Prevously, we learned about supervised learning, derived our first algorithm, and used it to predict diabetes risk.

In this lecture, we are going to dive deeper into why supevised learning really works.

First, let's look at the data, and define where it comes from.

Later, this will be useful to precisely define when supervised learning is guaranteed to work.

At a high level, a supervised machine learning problem has the following structure:

$$ \underbrace{\text{Training Dataset}}_\text{Attributes + Features} + \underbrace{\text{Learning Algorithm}}_\text{Model Class + Objective + Optimizer } \to \text{Predictive Model} $$Where does the dataset come from?

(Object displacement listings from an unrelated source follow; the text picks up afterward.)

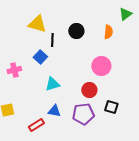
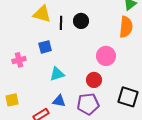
orange semicircle: (108, 32) -> (126, 27), moved, size x1.5
black line: (52, 40) -> (61, 23), moved
blue square: (40, 57) -> (45, 47), turned 32
black square: (111, 107) -> (128, 97), moved, size x1.5

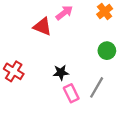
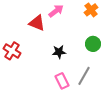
red cross: (14, 71) -> (12, 51), moved
black star: (61, 72) -> (59, 52), moved

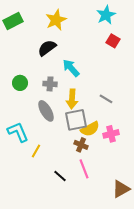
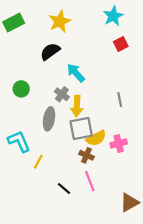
red square: (113, 41) -> (121, 44), turned 32
gray cross: (50, 84) -> (62, 94), moved, turned 32
gray line: (106, 99) -> (120, 100), moved, turned 48
gray ellipse: (46, 111) -> (49, 119), turned 40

We will assume that the dataset is sampled from a probability distribution $\mathbb{P}$, which we will call the *data distribution*. We will denote this as
$$x, y \sim \mathbb{P}.$$

The training set $\mathcal{D} = \{(x^{(i)}, y^{(i)}) \mid i = 1,2,...,n\}$ consists of *independent and identicaly distributed* (IID) samples from $\mathbb{P}$.

The key assumption in that the training examples are *independent and identicaly distributed* (IID).

- Each training example is from the same distribution.
- This distribution doesn't depend on previous training examples.

**Example**: Flipping a coin. Each flip has same probability of heads & tails and doesn't depend on previous flips.

**Counter-Example**: Yearly census data. The population in each year will be close to that of the previous year.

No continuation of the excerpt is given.